The amount, claimed Chief Benson was an advance to the defendant (a contractor) in respect of the East Central State Government contract for repair on Cold Store, Enugu.
Mr. Justice T.G. Gomez, sitting at St. Joseph’s Hall, Obalende, adjourned the case for further hearing”.
Embezzlement taken in isolation, may convey an imputation of a criminal offence but 2000pounds Embezzlement Suit followed by the explanation that the amount claimed was an advance cannot and do not impute any criminal offence in the plaintiff/appellant.
As already state above, it is the broad impression conveyed by the libel that has to be considered and not the meaning of each word under analysis.
Finally, it is settled law that the words to be actionable must input in the plaintiff a criminal offence (per Alderson B in Heming v. Power (1842) to M & W at page 570). No crime or offence was pleaded and none was given in evidence.
Parties are bound by their pleadings and since no crime or offence was pleaded none can be given in evidence. From our reading of the publication, we are unable to agree with Counsel for the appellant that the publication Exhibit 1 tendered in evidence on the face of it disclosed any criminal offence. With regard to the necessity for pleading the crime or offence alleged, Lord Devlin in the last two concluding paragraphs of his judgement in Lewis v. Daily Telegraph Ltd.

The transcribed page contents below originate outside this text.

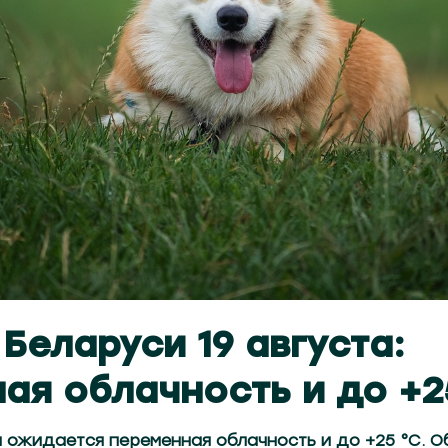
 Беларуси 19 августа:
ая облачность и до +
си ожидается переменная облачность и до +25 °C. 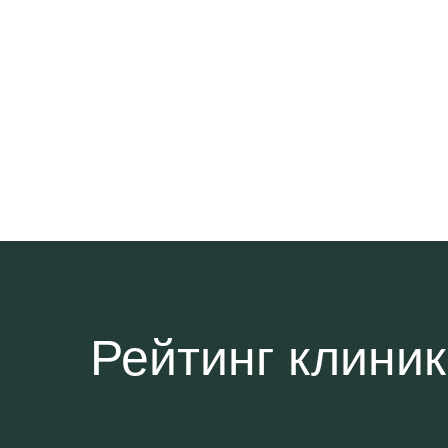
Рейтинг клини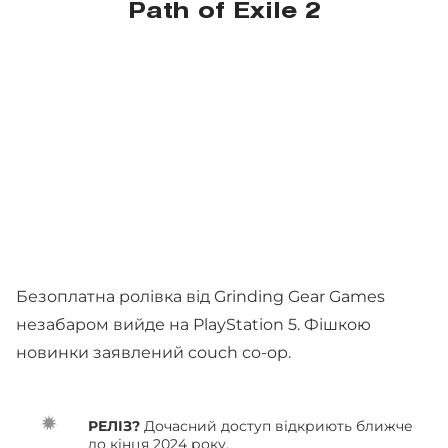
Path of Exile 2
Безоплатна ролівка від Grinding Gear Games
незабаром вийде на PlayStation 5. Фішкою
новинки заявлений couch co-op.
РЕЛІЗ?
Дочасний доступ відкриють ближче
до кінця 2024 року.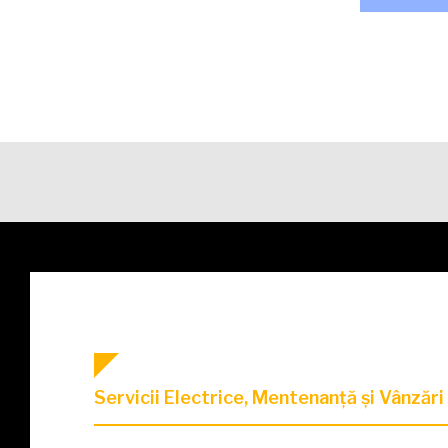
Servicii Electrice, Mentenanță și Vânzăr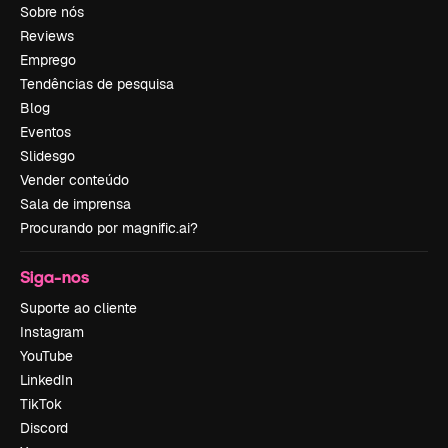
Sobre nós
Reviews
Emprego
Tendências de pesquisa
Blog
Eventos
Slidesgo
Vender conteúdo
Sala de imprensa
Procurando por magnific.ai?
Siga-nos
Suporte ao cliente
Instagram
YouTube
LinkedIn
TikTok
Discord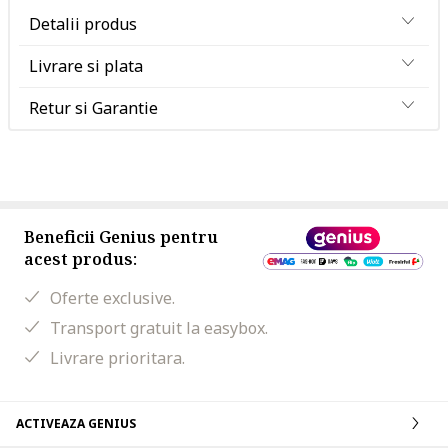
Detalii produs
Livrare si plata
Retur si Garantie
Beneficii Genius pentru
acest produs:
Oferte exclusive.
Transport gratuit la easybox.
Livrare prioritara.
ACTIVEAZA GENIUS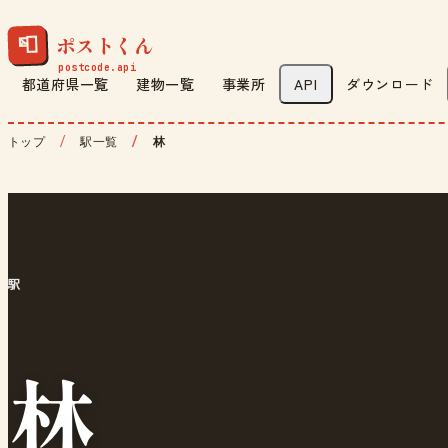
ポストくん
📮
都道府県一覧
建物一覧
事業所
API
ダウンロード
トップ
駅一覧
林
駅
林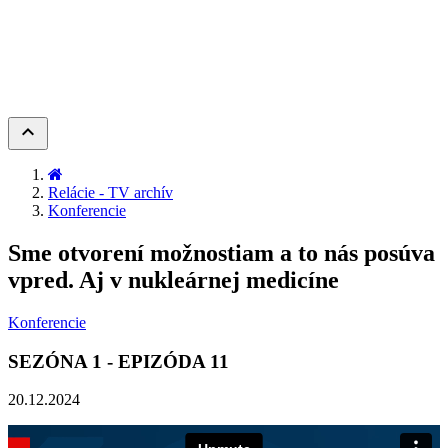
keyboard_arrow_up
Relácie - TV archív
Konferencie
Sme otvorení možnostiam a to nás posúva
vpred. Aj v nukleárnej medicíne
Konferencie
SEZÓNA
1
- EPIZÓDA
11
20.12.2024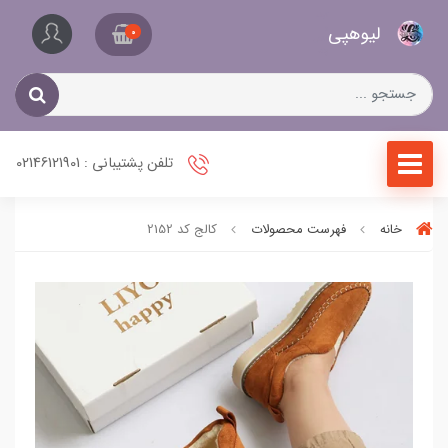
کیف
لیو‌هپی
و
0
کفش
زنانه
تلفن پشتیبانی : 02146121901
خانه
فهرست محصولات
کالج کد 2152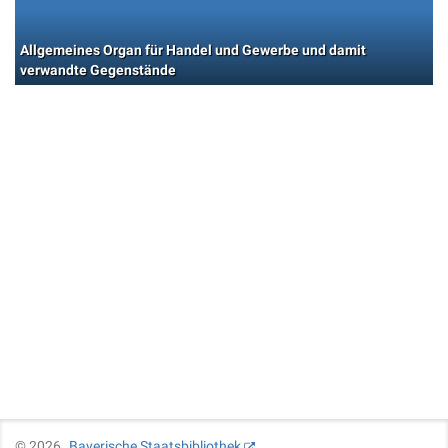
Allgemeines Organ für Handel und Gewerbe und damit
verwandte Gegenstände
©
2026
Bayerische Staatsbibliothek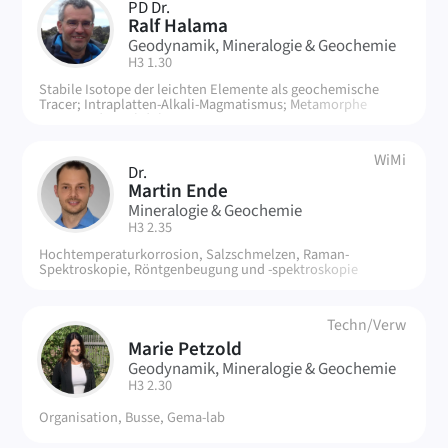
PD Dr.
RH
Ralf Halama
Geodynamik, Mineralogie & Geochemie
| Raum:
H3 1.30
Stabile Isotope der leichten Elemente als geochemische
Tracer; Intraplatten-Alkali-Magmatismus; Metamorphe
Gesteine der Subduktionszonen.
WiMi
Dr.
ME
Martin Ende
Mineralogie & Geochemie
| Raum:
H3 2.35
Hochtemperaturkorrosion, Salzschmelzen, Raman-
Spektroskopie, Röntgenbeugung und -spektroskopie
Techn/Verw
Marie Petzold
MP
Geodynamik, Mineralogie & Geochemie
| Raum:
H3 2.30
Organisation, Busse, Gema-lab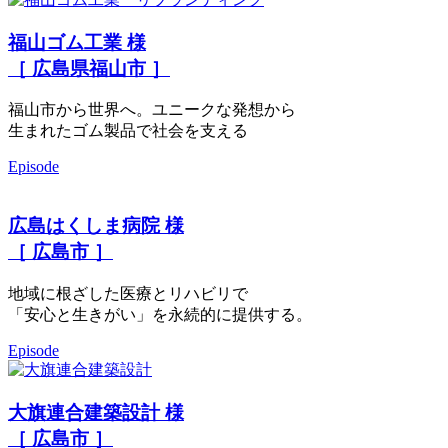
福山ゴム工業 様
［ 広島県福山市 ］
福山市から世界へ。ユニークな発想から
生まれたゴム製品で社会を支える
Episode
広島はくしま病院 様
［ 広島市 ］
地域に根ざした医療とリハビリで
「安心と生きがい」を永続的に提供する。
Episode
大旗連合建築設計 様
［ 広島市 ］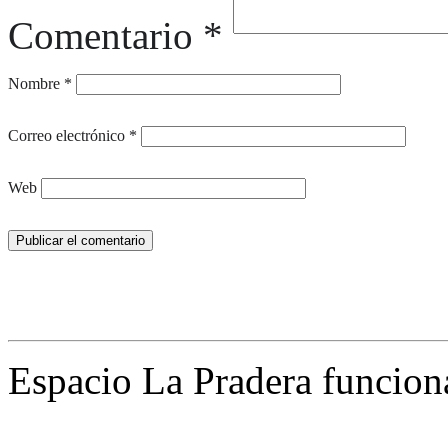
Comentario
*
Nombre
*
Correo electrónico
*
Web
Espacio La Pradera funcion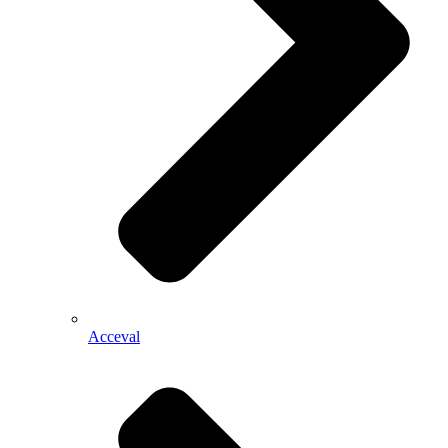
Acceval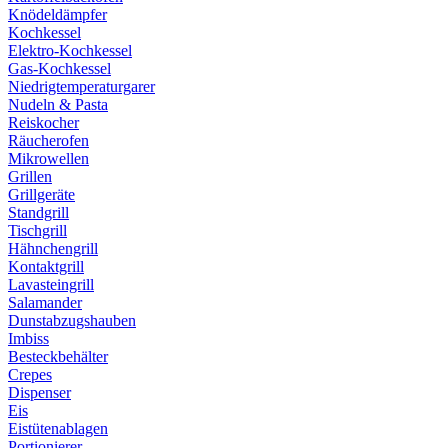
Knödeldämpfer
Kochkessel
Elektro-Kochkessel
Gas-Kochkessel
Niedrigtemperaturgarer
Nudeln & Pasta
Reiskocher
Räucherofen
Mikrowellen
Grillen
Grillgeräte
Standgrill
Tischgrill
Hähnchengrill
Kontaktgrill
Lavasteingrill
Salamander
Dunstabzugshauben
Imbiss
Besteckbehälter
Crepes
Dispenser
Eis
Eistütenablagen
Portionierer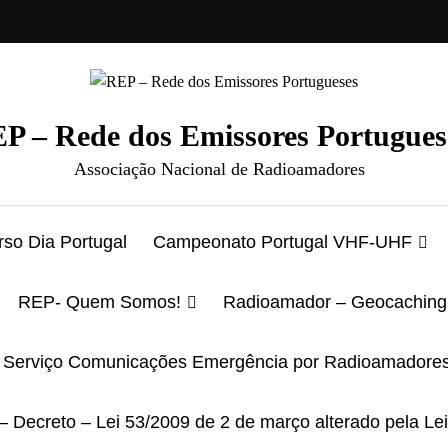
P – Rede dos Emissores Portugues
Associação Nacional de Radioamadores
so Dia Portugal
Campeonato Portugal VHF-UHF
REP- Quem Somos!
Radioamador – Geocaching
Serviço Comunicações Emergência por Radioamadore
– Decreto – Lei 53/2009 de 2 de março alterado pela Le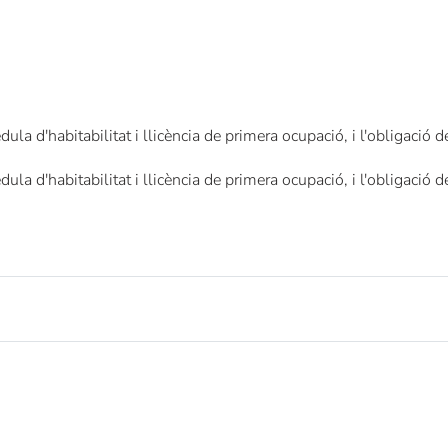
dula d'habitabilitat i llicència de primera ocupació, i l'obligació d
dula d'habitabilitat i llicència de primera ocupació, i l'obligació d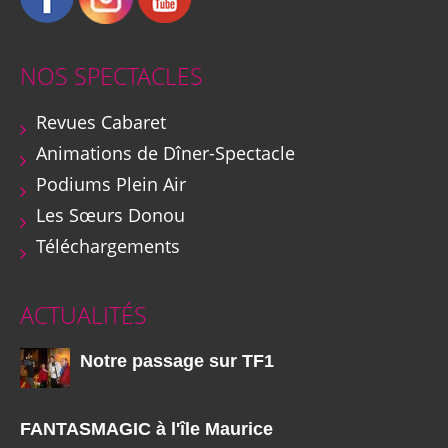
NOS SPECTACLES
Revues Cabaret
Animations de Dîner-Spectacle
Podiums Plein Air
Les Sœurs Donou
Téléchargements
ACTUALITÉS
Notre passage sur TF1
FANTASMAGIC à l'île Maurice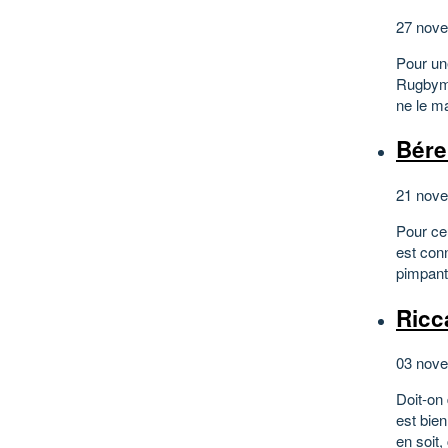
27 nove
Pour une
Rugbyma
ne le ma
Bére
21 nove
Pour ceu
est con
pimpante
Ric
03 nove
Doit-on
est bien
en soit,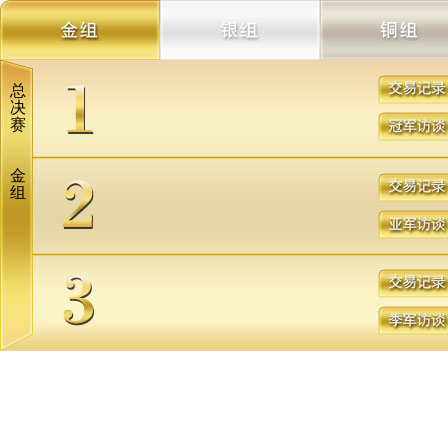
总
决
赛
金
组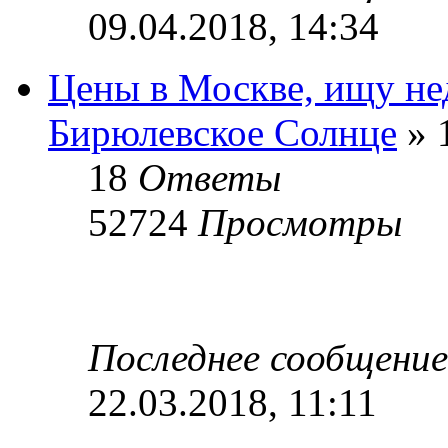
09.04.2018, 14:34
Цены в Москве, ищу не
Бирюлевское Солнце
» 
18
Ответы
52724
Просмотры
Последнее сообщени
22.03.2018, 11:11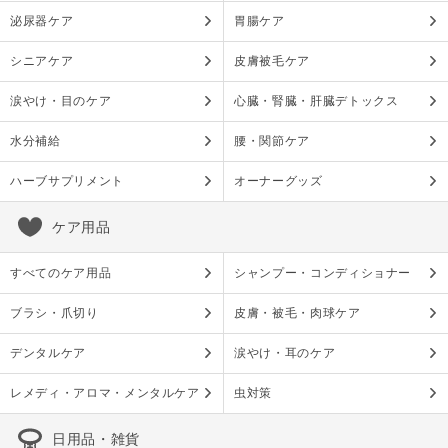
泌尿器ケア
胃腸ケア
シニアケア
皮膚被毛ケア
涙やけ・目のケア
心臓・腎臓・肝臓デトックス
水分補給
腰・関節ケア
ハーブサプリメント
オーナーグッズ
ケア用品
すべてのケア用品
シャンプー・コンディショナー
ブラシ・爪切り
皮膚・被毛・肉球ケア
デンタルケア
涙やけ・耳のケア
レメディ・アロマ・メンタルケア
虫対策
日用品・雑貨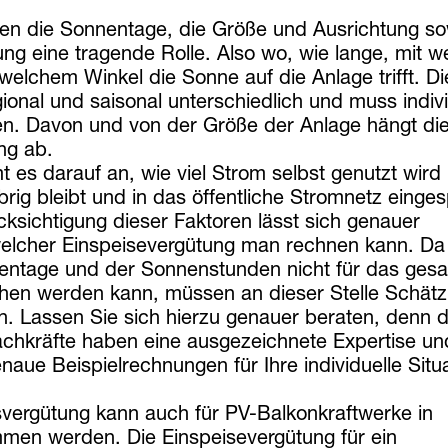
len die Sonnentage, die Größe und Ausrichtung so
ng eine tragende Rolle. Also wo, wie lange, mit w
 welchem Winkel die Sonne auf die Anlage trifft. Di
gional und saisonal unterschiedlich und muss indivi
n. Davon und von der Größe der Anlage hängt di
ng ab.
es darauf an, wie viel Strom selbst genutzt wird
ig bleibt und in das öffentliche Stromnetz einges
ksichtigung dieser Faktoren lässt sich genauer
welcher Einspeisevergütung man rechnen kann. Da
entage und der Sonnenstunden nicht für das ges
hen werden kann, müssen an dieser Stelle Schät
n. Lassen Sie sich hierzu genauer beraten, denn d
achkräfte haben eine ausgezeichnete Expertise un
enaue Beispielrechnungen für Ihre individuelle Situ
svergütung kann auch für PV-Balkonkraftwerke in
en werden. Die Einspeisevergütung für ein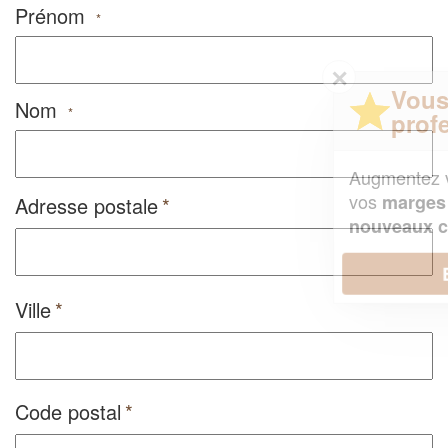
Prénom
*
✕
Vous êtes un
Nom
*
professionnel ?
Augmentez votre
et
chiffre d'affaires
vos
tout en gagnant de
marges
Adresse postale
!
nouveaux clients
En savoir plus
Ville
Code postal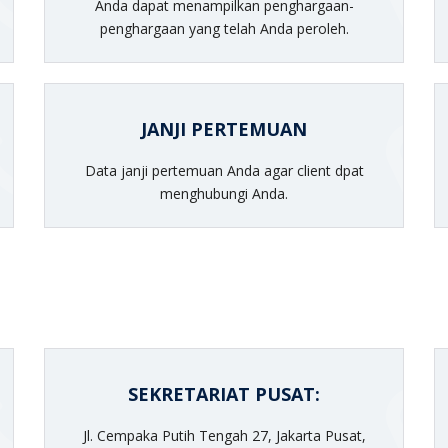
Anda dapat menampilkan penghargaan-
penghargaan yang telah Anda peroleh.
JANJI PERTEMUAN
Data janji pertemuan Anda agar client dpat
menghubungi Anda.
SEKRETARIAT PUSAT:
Jl. Cempaka Putih Tengah 27, Jakarta Pusat,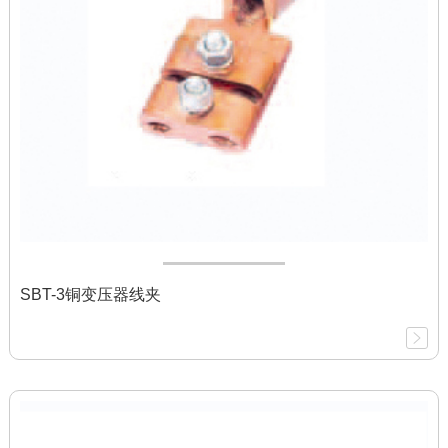
SBT-3铜变压器线夹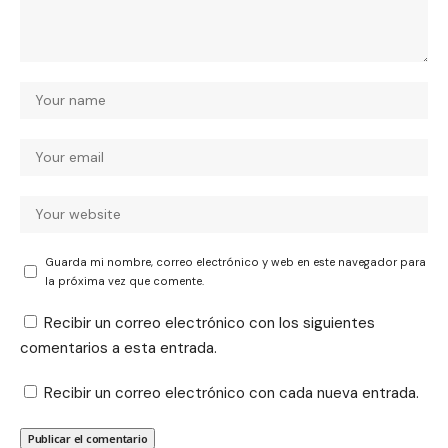
Guarda mi nombre, correo electrónico y web en este navegador para
la próxima vez que comente.
Recibir un correo electrónico con los siguientes
comentarios a esta entrada.
Recibir un correo electrónico con cada nueva entrada.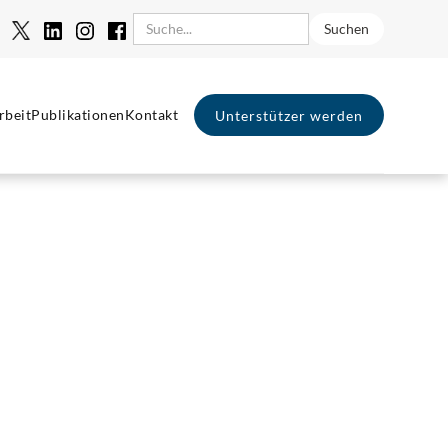
rbeit
Publikationen
Kontakt
Unterstützer werden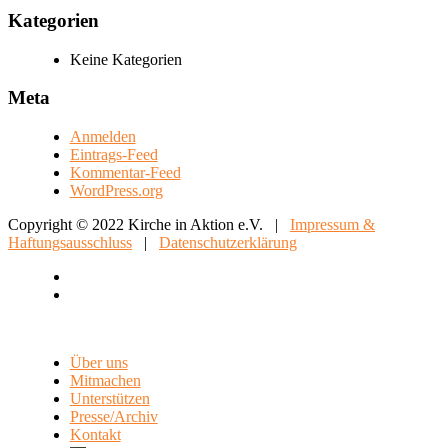
Kategorien
Keine Kategorien
Meta
Anmelden
Eintrags-Feed
Kommentar-Feed
WordPress.org
Copyright © 2022 Kirche in Aktion e.V. |
Impressum &
Haftungsausschluss
|
Datenschutzerklärung
Über uns
Mitmachen
Unterstützen
Presse/Archiv
Kontakt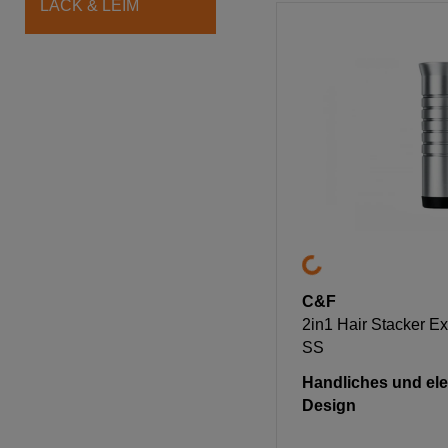
LACK & LEIM
C&F
2in1 Hair Stacker E
SS
Handliches und el
Design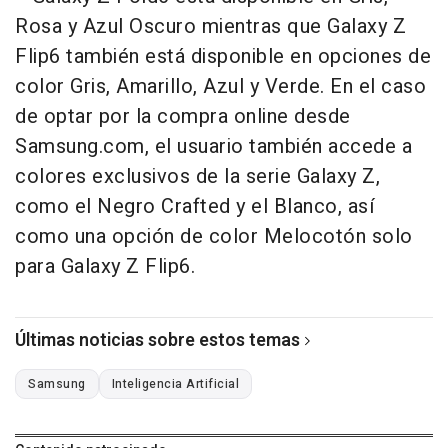
Rosa y Azul Oscuro mientras que Galaxy Z
Flip6 también está disponible en opciones de
color Gris, Amarillo, Azul y Verde. En el caso
de optar por la compra online desde
Samsung.com, el usuario también accede a
colores exclusivos de la serie Galaxy Z,
como el Negro Crafted y el Blanco, así
como una opción de color Melocotón solo
para Galaxy Z Flip6.
Últimas noticias sobre estos temas
Samsung
Inteligencia Artificial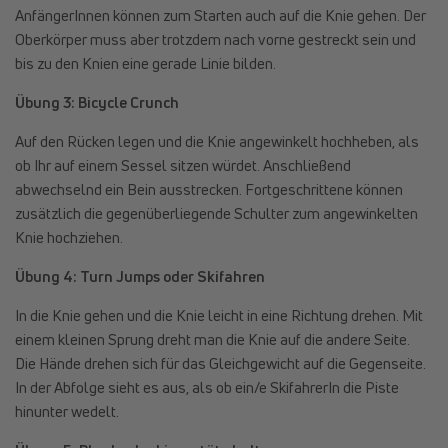
AnfängerInnen können zum Starten auch auf die Knie gehen. Der
Oberkörper muss aber trotzdem nach vorne gestreckt sein und
bis zu den Knien eine gerade Linie bilden.
Übung 3: Bicycle Crunch
Auf den Rücken legen und die Knie angewinkelt hochheben, als
ob Ihr auf einem Sessel sitzen würdet. Anschließend
abwechselnd ein Bein ausstrecken. Fortgeschrittene können
zusätzlich die gegenüberliegende Schulter zum angewinkelten
Knie hochziehen.
Übung 4: Turn Jumps oder Skifahren
In die Knie gehen und die Knie leicht in eine Richtung drehen. Mit
einem kleinen Sprung dreht man die Knie auf die andere Seite.
Die Hände drehen sich für das Gleichgewicht auf die Gegenseite.
In der Abfolge sieht es aus, als ob ein/e SkifahrerIn die Piste
hinunter wedelt.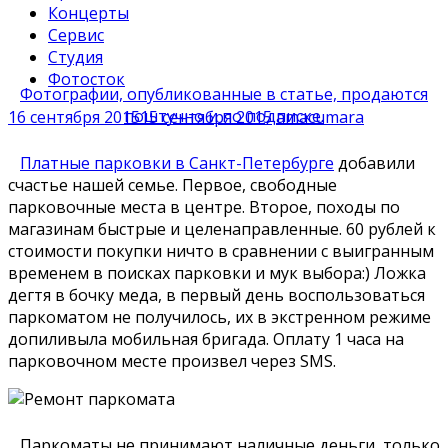
Концерты
Сервис
Студия
Фотосток
Фотографии, опубликованные в статье, продаются
поштучно и по подписке.
16 сентября 2015
15 сентября 2015
amacumara
Платные парковки в Санкт-Петербурге
добавили
счастье нашей семье. Первое, свободные
парковочные места в центре. Второе, походы по
магазинам быстрые и целенаправленные. 60 рублей к
стоимости покупки ничто в сравнении с выигранным
временем в поисках парковки и мук выбора:) Ложка
дегтя в бочку меда, в первый день воспользоваться
паркоматом не получилось, их в экстренном режиме
допиливыла мобильная бригада. Оплату 1 часа на
парковочном месте произвел через SMS.
Паркоматы не принимают наличные деньги, только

At p. 286-287 said:
“In the result, I thing that all Your Lordships are now clearly of the opinion that the judge must rule whether the words are capable of bearing each of the defamatory meanings, if there be more than one, put forward by the plaintiff.
This supports indirectly my view on the desirability of pleading different meanings. If the plaintiff can get before the jury only those meanings which the judge rules as capable of being defamatory, there are good reasons for having the meanings alleged set out precisely as part of the record”.
We pause here to draw attention again to the passage in the judgement of the learned trial judge which reads;
“In my capacity as a judge, I am of the opinion that the said words complained of states as they are out of con are capable of conveying defamatory meaning but in my position as a jury, I take into consideration the letters, figures and words, all very bold, which form the heading of the publication to wit 2000pounds suit Adjourned” and the paragraphs which follow the words in question and I doubt if they in fact convey a defamatory meaning”.
Our reading of the passage leaves us with the settled view that, although he has not done so in a very satisfactory manner, he was saying in effect that the publication, when read as a whole, was incapable of conveying to a reasonable jury any defamatory meaning.
Even if the above passage were to be regarded as a misdirection, the Court of appeal is not bound to grant a new trial on the ground of misdirection where no substantial wrong or miscarriage of justice has thereby been occasioned; and we find none here. (See Art. 1396 of Gatley on libel and Slander 7th Ed. P. 572-573). Accordingly, the grounds of appeal fail
We find no merit in this appeal and we hereby dismiss it with costs assessed at N175.00.